🤖 AI Summary
In offline recommendation evaluation, exposure bias and sampling bias severely compromise assessment reliability, leading to distorted model performance comparisons. To address this, we propose a four-dimensional evaluation framework—discriminability, fidelity, robustness, and predictive power—to systematically quantify how sampling strategies distort evaluation outcomes. Leveraging fully observed ground-truth data, we simulate diverse exposure bias scenarios and empirically analyze the performance of mainstream sampling strategies—including uniform and popularity-based sampling. Experimental results reveal significant trade-offs across dimensions, with no universally optimal strategy. Accordingly, we provide a task-aware sampling strategy selection guideline tailored to specific evaluation objectives. This work establishes the first systematic, reliability-oriented evaluation paradigm for sampling strategies in offline recommendation, offering both theoretical foundations and practical guidance for trustworthy offline evaluation.
📝 Abstract
Offline evaluation plays a central role in benchmarking recommender systems when online testing is impractical or risky. However, it is susceptible to two key sources of bias: exposure bias, where users only interact with items they are shown, and sampling bias, introduced when evaluation is performed on a subset of logged items rather than the full catalog.
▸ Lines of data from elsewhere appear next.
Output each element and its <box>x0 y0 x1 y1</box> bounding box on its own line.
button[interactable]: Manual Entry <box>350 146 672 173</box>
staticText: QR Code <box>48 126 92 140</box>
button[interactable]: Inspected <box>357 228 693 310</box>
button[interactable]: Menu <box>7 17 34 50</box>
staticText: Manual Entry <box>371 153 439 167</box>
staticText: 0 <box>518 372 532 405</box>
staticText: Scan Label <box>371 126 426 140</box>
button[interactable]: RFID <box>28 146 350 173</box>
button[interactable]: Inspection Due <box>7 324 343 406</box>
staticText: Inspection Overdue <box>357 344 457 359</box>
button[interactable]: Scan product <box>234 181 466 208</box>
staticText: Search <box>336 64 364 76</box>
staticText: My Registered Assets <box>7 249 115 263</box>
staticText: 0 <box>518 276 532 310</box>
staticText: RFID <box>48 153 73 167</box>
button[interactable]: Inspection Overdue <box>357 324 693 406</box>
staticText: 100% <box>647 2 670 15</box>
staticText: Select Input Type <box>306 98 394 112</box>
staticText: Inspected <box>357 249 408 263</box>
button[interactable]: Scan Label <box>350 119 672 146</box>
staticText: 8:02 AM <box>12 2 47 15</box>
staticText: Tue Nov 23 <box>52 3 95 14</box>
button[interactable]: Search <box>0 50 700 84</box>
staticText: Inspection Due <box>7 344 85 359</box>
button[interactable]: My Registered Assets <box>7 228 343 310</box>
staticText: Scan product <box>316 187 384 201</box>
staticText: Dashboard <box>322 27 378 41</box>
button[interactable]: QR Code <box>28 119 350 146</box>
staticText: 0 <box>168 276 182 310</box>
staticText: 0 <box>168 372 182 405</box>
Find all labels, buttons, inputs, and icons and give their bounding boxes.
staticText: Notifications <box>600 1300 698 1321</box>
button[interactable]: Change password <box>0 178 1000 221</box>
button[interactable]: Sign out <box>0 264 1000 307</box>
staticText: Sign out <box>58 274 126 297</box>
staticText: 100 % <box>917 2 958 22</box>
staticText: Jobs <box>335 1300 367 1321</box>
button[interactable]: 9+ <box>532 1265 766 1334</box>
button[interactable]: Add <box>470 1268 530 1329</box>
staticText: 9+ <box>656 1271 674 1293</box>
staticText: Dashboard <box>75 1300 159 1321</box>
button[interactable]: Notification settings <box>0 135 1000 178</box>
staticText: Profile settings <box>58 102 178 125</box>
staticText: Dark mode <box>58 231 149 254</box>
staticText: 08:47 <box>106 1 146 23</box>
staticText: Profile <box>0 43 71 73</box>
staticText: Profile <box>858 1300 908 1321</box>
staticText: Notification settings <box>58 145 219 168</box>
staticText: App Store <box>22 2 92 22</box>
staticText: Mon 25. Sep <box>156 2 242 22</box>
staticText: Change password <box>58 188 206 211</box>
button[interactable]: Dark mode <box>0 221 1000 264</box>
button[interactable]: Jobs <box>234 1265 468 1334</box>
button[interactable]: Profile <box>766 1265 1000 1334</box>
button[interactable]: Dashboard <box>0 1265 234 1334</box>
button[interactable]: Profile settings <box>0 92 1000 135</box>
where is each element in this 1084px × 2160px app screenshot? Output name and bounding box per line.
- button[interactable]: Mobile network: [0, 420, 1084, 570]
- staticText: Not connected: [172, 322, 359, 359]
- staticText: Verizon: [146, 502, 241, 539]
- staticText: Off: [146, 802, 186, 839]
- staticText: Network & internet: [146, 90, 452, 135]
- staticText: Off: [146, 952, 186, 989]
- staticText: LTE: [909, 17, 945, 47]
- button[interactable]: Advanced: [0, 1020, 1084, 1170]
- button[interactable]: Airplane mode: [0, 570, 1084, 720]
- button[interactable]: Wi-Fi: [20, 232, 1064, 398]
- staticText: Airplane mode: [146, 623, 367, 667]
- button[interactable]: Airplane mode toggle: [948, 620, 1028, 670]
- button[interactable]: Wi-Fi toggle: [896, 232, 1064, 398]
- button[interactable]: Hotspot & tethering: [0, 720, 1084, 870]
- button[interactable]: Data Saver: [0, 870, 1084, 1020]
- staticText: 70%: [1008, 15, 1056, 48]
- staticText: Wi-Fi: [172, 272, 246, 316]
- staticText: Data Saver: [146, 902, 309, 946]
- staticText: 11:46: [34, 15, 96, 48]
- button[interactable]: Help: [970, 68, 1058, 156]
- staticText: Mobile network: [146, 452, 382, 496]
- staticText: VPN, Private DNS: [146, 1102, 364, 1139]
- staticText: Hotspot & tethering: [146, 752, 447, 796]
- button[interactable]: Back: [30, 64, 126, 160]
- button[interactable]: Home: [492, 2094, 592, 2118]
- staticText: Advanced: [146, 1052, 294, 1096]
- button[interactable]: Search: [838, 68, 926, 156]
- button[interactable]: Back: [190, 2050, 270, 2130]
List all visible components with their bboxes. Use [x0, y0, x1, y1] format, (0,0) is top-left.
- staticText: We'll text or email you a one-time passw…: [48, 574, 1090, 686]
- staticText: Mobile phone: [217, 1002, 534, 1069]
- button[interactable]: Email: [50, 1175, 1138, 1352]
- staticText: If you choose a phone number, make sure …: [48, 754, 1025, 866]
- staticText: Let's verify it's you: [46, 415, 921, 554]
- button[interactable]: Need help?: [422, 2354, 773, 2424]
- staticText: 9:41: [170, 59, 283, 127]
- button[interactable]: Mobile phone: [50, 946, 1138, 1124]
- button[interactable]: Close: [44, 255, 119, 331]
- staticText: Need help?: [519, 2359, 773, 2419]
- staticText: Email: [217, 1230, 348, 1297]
While prior work has proposed methods to mitigate sampling bias, these are typically assessed on fixed logged datasets rather than for their ability to support reliable model comparisons under varying exposure conditions or relative to true user preferences. In this paper, we investigate how different combinations of logging and sampling choices affect the reliability of offline evaluation. Using a fully observed dataset as ground truth, we systematically simulate diverse exposure biases and assess the reliability of common sampling strategies along four dimensions: sampling resolution (recommender model separability), fidelity (agreement with full evaluation), robustness (stability under exposure bias), and predictive power (alignment with ground truth). Our findings highlight when and how sampling distorts evaluation outcomes and offer practical guidance for selecting strategies that yield faithful and robust offline comparisons.